If your computer has a bottleneck, then your PC would only perform to a maximum of what its weakest component is capable of. For example, if your CPU is receiving 10,000 data packets per second but is only capable of handling 1,000, it will be considered a bottleneck and now allow the other components to perform at their full capacity.
We are referring to a bottleneck as a “hardware component” because there can be multiple different components inside your computer causing a bottleneck. Here is a list of what can cause a bottleneck, or cause your PC to not perform at its maximum capacity:
Apart from these components, some also consider the motherboard as a bottleneck. Technically, it can be a bottleneck, depending on your situation. This is further discussed in detail below in this post.
When the processor/CPU is functioning slower than the component sending the data to the CPU, it is considered a “CPU bottleneck.” This means that the processor isn’t processing the data fast enough to keep up with the received data.
The CPU is responsible for processing critical system tasks as well as some others, such as processing data for games – especially CPU-intensive games. If your CPU becomes a bottleneck, then you may experience stuttering, programs and apps hanging/freezing, and the computer may become unresponsive entirely.
With a similar concept to “CPU bottlenecking,” a “GPU bottleneck” is what happens when the graphics card is unable to process the data at the same pace as the data being sent to it by the processor.

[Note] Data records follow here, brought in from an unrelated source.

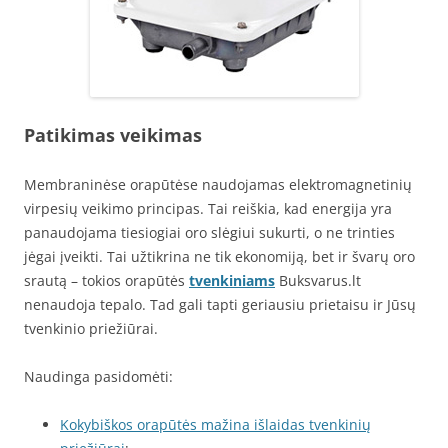
Patikimas veikimas
Membraninėse orapūtėse naudojamas elektromagnetinių
virpesių veikimo principas. Tai reiškia, kad energija yra
panaudojama tiesiogiai oro slėgiui sukurti, o ne trinties
jėgai įveikti. Tai užtikrina ne tik ekonomiją, bet ir švarų oro
srautą – tokios orapūtės
tvenkiniams
Buksvarus.lt
nenaudoja tepalo. Tad gali tapti geriausiu prietaisu ir Jūsų
tvenkinio priežiūrai.
Naudinga pasidomėti:
Kokybiškos orapūtės mažina išlaidas tvenkinių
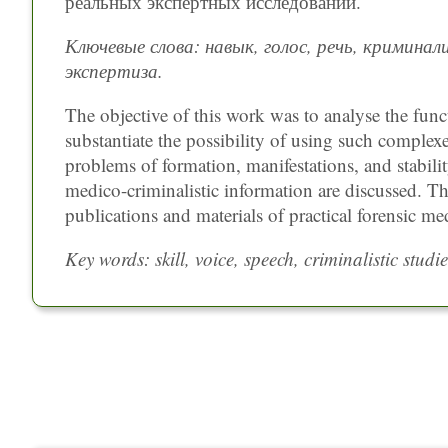
реальных экспертных исследований.
Ключевые слова: навык, голос, речь, кримина
экспертиза.
The objective of this work was to analyse the fun
substantiate the possibility of using such complexe
problems of formation, manifestations, and stability
medico-criminalistic information are discussed. Thi
publications and materials of practical forensic med
Key words: skill, voice, speech, criminalistic studie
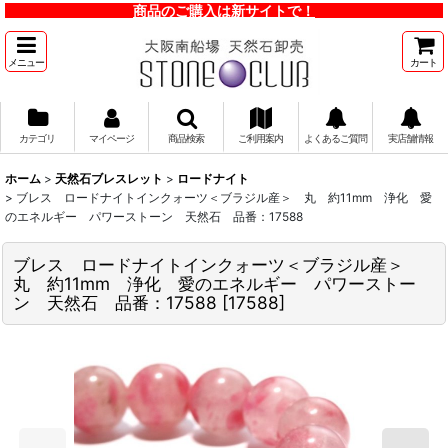
商品のご購入は新サイトで！
メニュー
カート
カテゴリ
マイページ
商品検索
ご利用案内
よくあるご質問
実店舗情報
ホーム
>
天然石ブレスレット
>
ロードナイト
>
ブレス ロードナイトインクォーツ＜ブラジル産＞ 丸 約11mm 浄化 愛
のエネルギー パワーストーン 天然石 品番：17588
ブレス ロードナイトインクォーツ＜ブラジル産＞
丸 約11mm 浄化 愛のエネルギー パワーストー
ン 天然石 品番：17588
[
17588
]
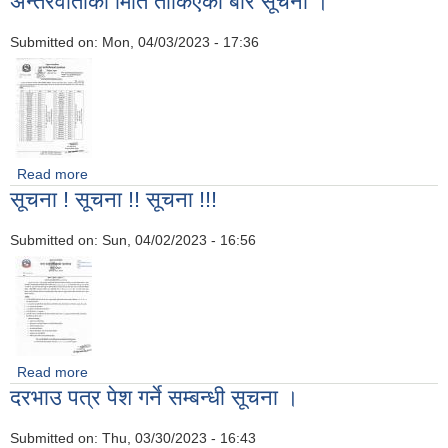
अन्तरवार्ताको मिति तोकिएको बारे सूचना ।
Submitted on:
Mon, 04/03/2023 - 17:36
Read more
about अन्तरवार्ताको मिति तोकिएको बारे सूचना ।
सूचना ! सूचना !! सूचना !!!
Submitted on:
Sun, 04/02/2023 - 16:56
Read more
about सूचना ! सूचना !! सूचना !!!
दरभाउ पत्र पेश गर्ने सम्बन्धी सूचना ।
Submitted on:
Thu, 03/30/2023 - 16:43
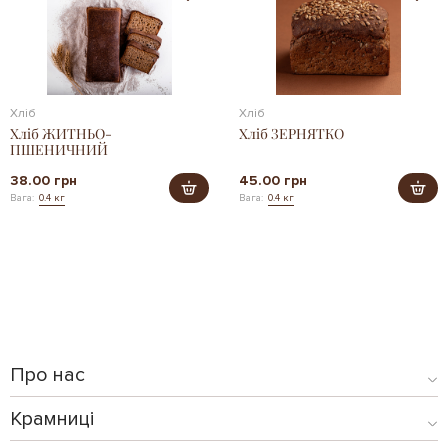
Хліб
Хліб
Хліб ЖИТНЬО-
Хліб ЗЕРНЯТКО
ПШЕНИЧНИЙ
38.00 грн
45.00 грн
Вага:
0.4 кг
Вага:
0.4 кг
Про нас
Крамниці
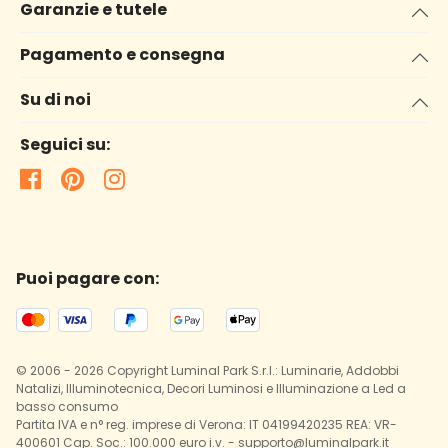
Garanzie e tutele
Pagamento e consegna
Su di noi
Seguici su:
Puoi pagare con:
© 2006 - 2026 Copyright Luminal Park S.r.l.: Luminarie, Addobbi
Natalizi, Illuminotecnica, Decori Luminosi e Illuminazione a Led a
basso consumo
Partita IVA e n° reg. imprese di Verona: IT 04199420235 REA: VR-
400601 Cap. Soc.: 100.000 euro i.v. - supporto@luminalpark.it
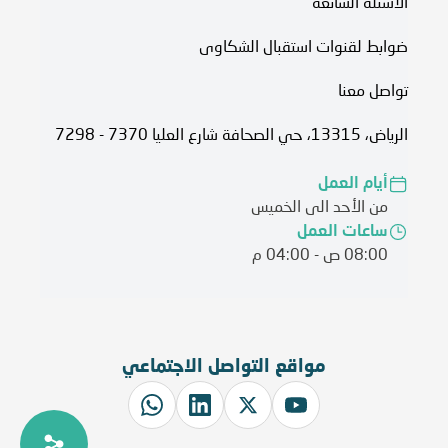
الأسئلة الشائعة
ضوابط لقنوات استقبال الشكاوى
تواصل معنا
الرياض، 13315، حي الصحافة شارع العليا 7370 - 7298
أيام العمل
من الأحد الى الخميس
ساعات العمل
08:00 ص - 04:00 م
مواقع التواصل الاجتماعي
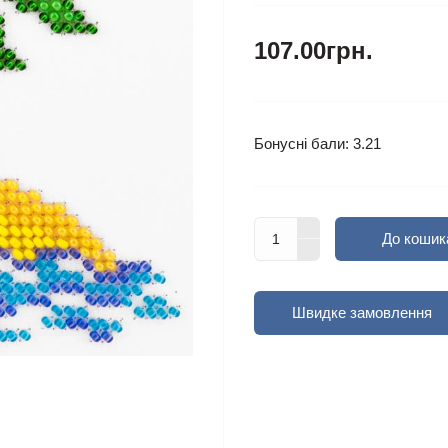
107.00грн.
Бонусні бали: 3.21
До кошик
Швидке замовлення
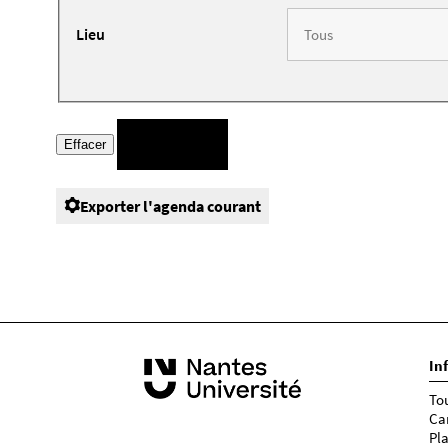
Lieu
Exporter l'agenda courant
In
To
Ca
Pl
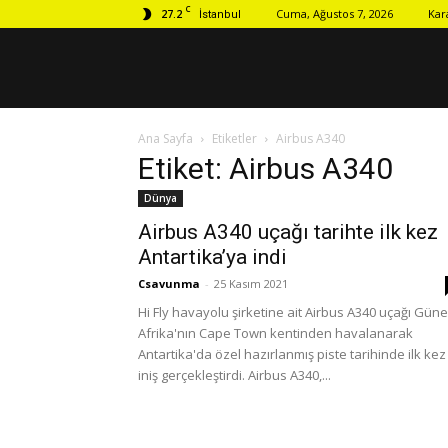
C
27.2
Cuma, Ağustos 7, 2026
Kar
İstanbul
Ana Sayfa
Etiketler
Airbus A340
Etiket: Airbus A340
Dünya
Airbus A340 uçağı tarihte ilk kez
Antartika’ya indi
Csavunma
-
25 Kasım 2021
Hi Fly havayolu şirketine ait Airbus A340 uçağı Gün
Afrika'nın Cape Town kentinden havalanarak
Antartika'da özel hazırlanmış piste tarihinde ilk kez
iniş gerçekleştirdi. Airbus A340,...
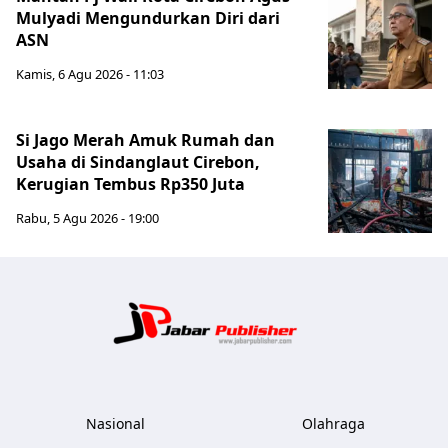
Mulyadi Mengundurkan Diri dari
ASN
Kamis, 6 Agu 2026 - 11:03
Si Jago Merah Amuk Rumah dan
Usaha di Sindanglaut Cirebon,
Kerugian Tembus Rp350 Juta
Rabu, 5 Agu 2026 - 19:00
Jabar Publ
Nasional
Olahraga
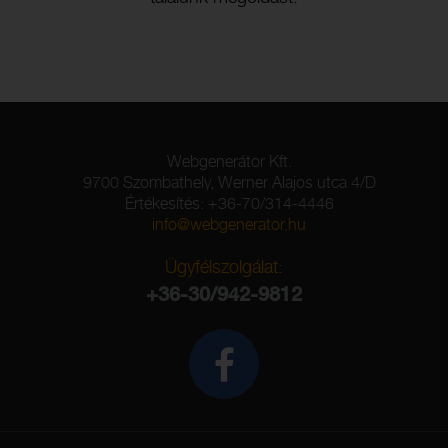
Webgenerátor Kft.
9700 Szombathely, Werner Alajos utca 4/D
Értékesítés: +36-70/314-4446
info@webgenerator.hu
Ügyfélszolgálat:
+36-30/942-9812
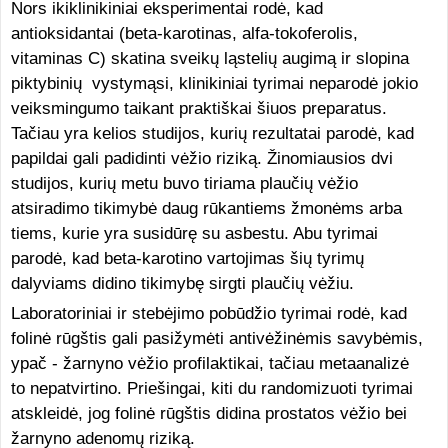
Nors ikiklinikiniai eksperimentai rodė, kad
antioksidantai (beta-karotinas, alfa-tokoferolis,
vitaminas C) skatina sveikų ląstelių augimą ir slopina
piktybinių vystymąsi, klinikiniai tyrimai neparodė jokio
veiksmingumo taikant praktiškai šiuos preparatus.
Tačiau yra kelios studijos, kurių rezultatai parodė, kad
papildai gali padidinti vėžio riziką. Žinomiausios dvi
studijos, kurių metu buvo tiriama plaučių vėžio
atsiradimo tikimybė daug rūkantiems žmonėms arba
tiems, kurie yra susidūrę su asbestu. Abu tyrimai
parodė, kad beta-karotino vartojimas šių tyrimų
dalyviams didino tikimybę sirgti plaučių vėžiu.
Laboratoriniai ir stebėjimo pobūdžio tyrimai rodė, kad
folinė rūgštis gali pasižymėti antivėžinėmis savybėmis,
ypač - žarnyno vėžio profilaktikai, tačiau metaanalizė
to nepatvirtino. Priešingai, kiti du randomizuoti tyrimai
atskleidė, jog folinė rūgštis didina prostatos vėžio bei
žarnyno adenomų riziką.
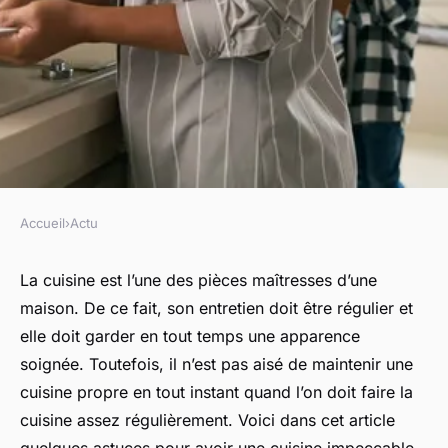
Accueil
›
Actu
ACTU
Quelles sont les astuces pour
La cuisine est l’une des pièces maîtresses d’une
maison. De ce fait, son entretien doit être régulier et
maintenir sa cuisine propre ?
elle doit garder en tout temps une apparence
soignée. Toutefois, il n’est pas aisé de maintenir une
frédérique
•
25 décembre 2023
•
2 min de lecture
cuisine propre en tout instant quand l’on doit faire la
cuisine assez régulièrement. Voici dans cet article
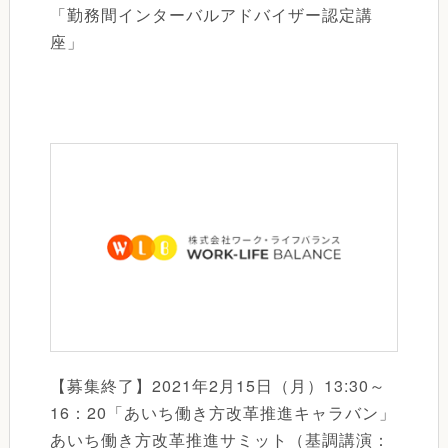
「勤務間インターバルアドバイザー認定講
座」
【募集終了】2021年2月15日（月）13:30～
16：20「あいち働き方改革推進キャラバン」
あいち働き方改革推進サミット（基調講演：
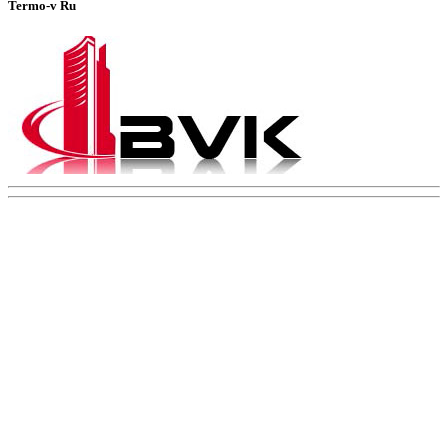
Termo-v Ru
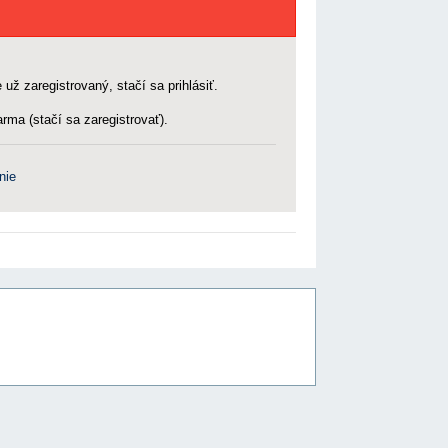
 už zaregistrovaný, stačí sa prihlásiť.
rma (stačí sa zaregistrovať).
nie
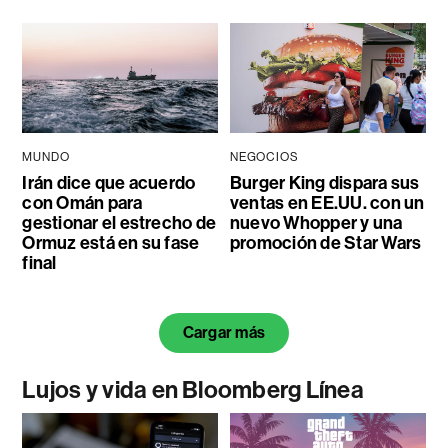
MUNDO
NEGOCIOS
Irán dice que acuerdo
Burger King dispara sus
con Omán para
ventas en EE.UU. con un
gestionar el estrecho de
nuevo Whopper y una
Ormuz está en su fase
promoción de Star Wars
final
Cargar más
Lujos y vida en Bloomberg Línea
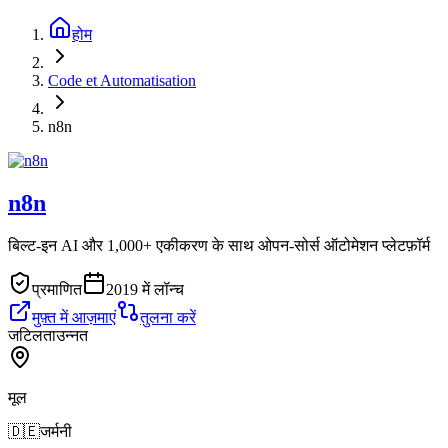
होम
Code et Automatisation
n8n
n8n
बिल्ट-इन AI और 1,000+ एकीकरण के साथ ओपन-सोर्स ऑटोमेशन प्लेटफ़ॉर्म
प्रमाणित
2019 में लॉन्च
मुफ़्त में आज़माएं
तुलना करें
जटिलता
उन्नत
मूल
🇩🇪
जर्मनी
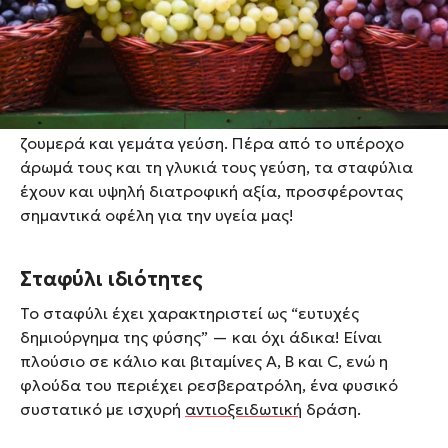
συνδέθηκαν αποκλειστικά με το σταφύλι και ένα
από τα προϊόντα του, το κρασί.
Τα
σταφύλια
με τις πολλές τους ποικιλίες, τα
απολαμβάνουμε από τα μέσα του καλοκαιριού μέχρι
και τις πρώτες φθινοπωρινές ημέρες — δροσερά,
ζουμερά και γεμάτα γεύση. Πέρα από το υπέροχο
άρωμά τους και τη γλυκιά τους γεύση, τα σταφύλια
έχουν και υψηλή διατροφική αξία, προσφέροντας
σημαντικά οφέλη για την υγεία μας!
Σταφύλι ιδιότητες
Το σταφύλι έχει χαρακτηριστεί ως “ευτυχές
δημιούργημα της φύσης” — και όχι άδικα! Είναι
πλούσιο σε κάλιο και βιταμίνες A, B και C, ενώ η
φλούδα του περιέχει ρεσβερατρόλη, ένα φυσικό
συστατικό με ισχυρή
αντιοξειδωτική
δράση.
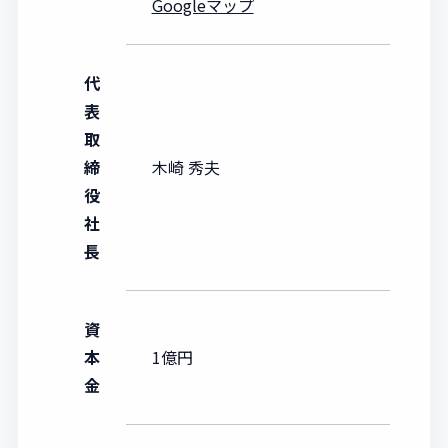
Googleマップ
代
表
取
締
木崎 秀夫
役
社
長
資
本
1億円
金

However, the repercussions of a GPU bottleneck are much less intensive.
If you have a bottlenecked GPU, then it will only impact the graphics, such as lower frame rates, low-quality game rendering, and maybe a lagging game experience. It will not impact the computer’s ability to process system-critical tasks.
The system’s memory is not per-se a bottleneck unless you do not have enough. Of course, the more apps and games you run simultaneously, the more RAM your system will require to run them, in which case the speed of the RAM becomes unimportant.
Previously, 8 GBs of memory was standard for running day-to-day tasks and minor gaming. However, since the games and other memory-intensive applications have evolved, they now require more RAM to run. Thus, a minimum of 16 GBs of RAM is now becoming a standard.
Some gamers and video-rendering experts prefer even more RAM than this so that it does not become a bottleneck for them.
On a Windows PC, you usually see a prompt informing you that there isn’t enough memory to run a specific app when the RAM becomes a bottleneck.
Hard Drive Bottleneck
Your storage drive can become a bottleneck in 2 ways:
- There isn’t enough storage to save the data.
- You are using an old hard drive instead of a faster SSD.
It is one thing that you do not have sufficient free space on your storage drive to store any data, but using an old hard drive really slows things down. If you have the most expensive GPU installed on your computer but use a hard drive, the high-end gaming experience would be crushed by the slow loading times.
Therefore, in this day and age, we recommend that you use an SSD, even for your daily routine tasks.
Similar to earlier examples; having a 60 Hertz 1080p display monitor would only display the graphics the device is capable of, regardless of the high-end GPU and display cables you are using on your system.
If your GPU and display cables are capable of displaying 4K resolutions at a greater FPS, then your display device might be a bottleneck since it is not allowing the other components to reach their full potential.
Power Supply Bottleneck
Like the RAM, the PSU is not directly a bottleneck for your system’s performance. However, it needs to be able to provide sufficient power to other computer components in order for them to reach their full functioning capacity, and more!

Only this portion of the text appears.